From: daemeonr @ Anthros . Com@Anthros.Com
Date: Wed, 15 Nov 1995 22:48:59 -0800
To: firewalls @ greatcircle . com

Recently, Chris Tyler <chris @
 dejong .
 com> wrote:

=> 
=> Gregg Williams wrote:
=> 
=> > When your web browser connects to home.netscape.com, you actually 
=> > get home1.netscape.com or home2.netscape.com or home3...
=> 
=> This can be done with URL redirects. Configure your master home page to be a CGI 
=> script that returns a redirect to the home page on the appropriate server. For 
=> example,
=> 
=> 	http://www.company.com/ --> CGI script that returns a URL
=> 	redirect to one of www1.company.com, www2.company.com,
=> 	or www3.company.com
=> 
=> This script could return the URL randomly, or in rotary fashion (www1 the first time, 
=> www2 the second, etc), or it could be more intelligent and go out and see which 
=> server(s) had the lightest load. You could also make it check that the server was 
=> "up" and that it was not undergoing maintenance (e.g., page updating). One problem 
=> is that users will tend to hotlist or bookmark files on one specific server, so that 
=> eventually even a sequential or random URL redirection may not balance the load 
=> properly... thus it's best to check actual load. Round-robin DNS will solve this 
=> bookmark problem, but it won't detect when you take a server down and it won't 
=> always accurately balance the load.


I have reservations about such a DNS solution, use of short time-to-live A records
is considered bad for because of the excessive network (DNS/ARP) overhead it adds.
On the other hand, it is a royal pain to parse vmstat/sar/etc. to figure out what the
darned system load is. Even then, I haven't come up with a good way to make this data
readily accessible to the server. Any suggestions?

=> 
=> Note also that in order to make the URL redirects work nicely, you'll need to 
=> configure your server so that the master homepage can be a CGI script without some 
=> awkward directory name in there (so the main URL is http://www.company.com/ 
=> instead of http://www.company.com/cgi-bin/homepage.html)... it might be easier to do 
=> that with (say) Apache or Spider rather than something like NCSA httpd.

You may also want to consider use of a default file to be served, make doc-root a cgi
directory, and make the served file a cgi-bp. These options are available using Netscape's 
products, and I *thought* that similar functions were available with the current version of 
NCSA. As a security measure, I have architected all of my client's systems such that 
doc-root is a cgi, and contains the default script. It makes use of wild-card certificates 
a viable solution (with multiple Secure Servers, e.g. www*.foo.com). I force ALL of the Web 
servers to load balance by forcing a URL redirect if there is another server *known* to 
have less utilization (set the utilization deltas low so you don't end up pinging). This
dynamic load balancing becomes very important if you are using e.g. a Commerce server to
serve up files (i.e. where the Web server is sort of a fancy SSL-ftp server).
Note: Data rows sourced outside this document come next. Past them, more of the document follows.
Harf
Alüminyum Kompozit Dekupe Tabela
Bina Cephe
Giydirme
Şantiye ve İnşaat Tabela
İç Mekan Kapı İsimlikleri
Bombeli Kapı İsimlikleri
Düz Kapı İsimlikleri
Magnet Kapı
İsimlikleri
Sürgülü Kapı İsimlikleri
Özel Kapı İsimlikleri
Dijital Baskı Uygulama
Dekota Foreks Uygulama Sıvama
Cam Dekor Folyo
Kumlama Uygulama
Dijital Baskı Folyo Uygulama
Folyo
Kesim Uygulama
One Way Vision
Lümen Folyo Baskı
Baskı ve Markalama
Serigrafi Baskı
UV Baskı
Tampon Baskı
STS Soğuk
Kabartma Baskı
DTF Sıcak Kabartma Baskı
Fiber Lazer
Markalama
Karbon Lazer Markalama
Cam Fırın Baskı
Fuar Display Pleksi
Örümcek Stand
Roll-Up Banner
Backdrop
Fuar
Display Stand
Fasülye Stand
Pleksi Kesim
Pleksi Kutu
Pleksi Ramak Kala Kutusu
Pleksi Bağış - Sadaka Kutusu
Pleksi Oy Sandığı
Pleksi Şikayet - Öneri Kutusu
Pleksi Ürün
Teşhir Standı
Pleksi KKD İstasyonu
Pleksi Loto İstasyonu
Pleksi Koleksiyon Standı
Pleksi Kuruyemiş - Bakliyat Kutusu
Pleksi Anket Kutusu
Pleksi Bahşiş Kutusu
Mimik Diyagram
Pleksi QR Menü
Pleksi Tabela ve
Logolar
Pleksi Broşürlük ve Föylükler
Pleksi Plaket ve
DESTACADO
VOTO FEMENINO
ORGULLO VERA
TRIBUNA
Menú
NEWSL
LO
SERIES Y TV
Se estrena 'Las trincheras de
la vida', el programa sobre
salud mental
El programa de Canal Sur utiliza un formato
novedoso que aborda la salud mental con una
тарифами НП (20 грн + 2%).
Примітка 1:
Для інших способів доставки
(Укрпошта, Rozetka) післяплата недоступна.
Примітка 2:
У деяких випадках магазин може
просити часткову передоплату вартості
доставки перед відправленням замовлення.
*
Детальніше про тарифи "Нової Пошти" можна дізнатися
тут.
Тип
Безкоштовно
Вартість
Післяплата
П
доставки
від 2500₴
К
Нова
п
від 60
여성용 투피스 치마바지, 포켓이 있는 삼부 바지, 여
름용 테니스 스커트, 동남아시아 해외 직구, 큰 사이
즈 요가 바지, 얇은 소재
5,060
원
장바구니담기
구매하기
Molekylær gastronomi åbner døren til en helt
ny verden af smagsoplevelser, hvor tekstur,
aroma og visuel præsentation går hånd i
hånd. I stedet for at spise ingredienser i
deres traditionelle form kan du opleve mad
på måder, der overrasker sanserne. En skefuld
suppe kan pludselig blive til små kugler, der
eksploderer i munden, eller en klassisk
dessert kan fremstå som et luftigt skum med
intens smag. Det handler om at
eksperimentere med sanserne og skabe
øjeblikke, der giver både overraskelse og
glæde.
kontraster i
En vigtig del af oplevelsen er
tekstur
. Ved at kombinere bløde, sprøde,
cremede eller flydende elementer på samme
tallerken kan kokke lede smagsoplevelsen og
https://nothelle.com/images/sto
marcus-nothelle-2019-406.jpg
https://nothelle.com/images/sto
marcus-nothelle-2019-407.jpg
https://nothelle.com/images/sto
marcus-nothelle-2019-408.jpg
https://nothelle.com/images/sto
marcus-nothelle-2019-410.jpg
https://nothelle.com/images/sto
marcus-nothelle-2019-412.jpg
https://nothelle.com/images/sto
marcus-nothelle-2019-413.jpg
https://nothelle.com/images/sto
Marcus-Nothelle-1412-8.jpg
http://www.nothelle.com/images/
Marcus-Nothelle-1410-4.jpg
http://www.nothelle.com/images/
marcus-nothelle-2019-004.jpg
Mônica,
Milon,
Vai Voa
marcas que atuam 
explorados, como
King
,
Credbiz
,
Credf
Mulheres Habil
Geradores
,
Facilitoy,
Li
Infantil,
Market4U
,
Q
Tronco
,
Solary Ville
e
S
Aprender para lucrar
I am currently working on a client's solution where EVERY page is CGI'ed, and every cgi
program will load balance (wild-card'ed Certificates are used). This is complicated by the
fact that most of the server instances will be enqued on a reply from mainframe (CICS in
this case) systems.

=> 
=> (You must have a pretty big pipe... or a slow machine... if your server and not your 
=> pipe is your bottleneck!).

Or some pretty serial cgi's.

=> 
=> Chris Tyler	Chris @
 DeJong .
 Com	CTyler @
 Oxford .
 Net
=> Systems Development Manager, Wm. De Jong Enterprises Inc.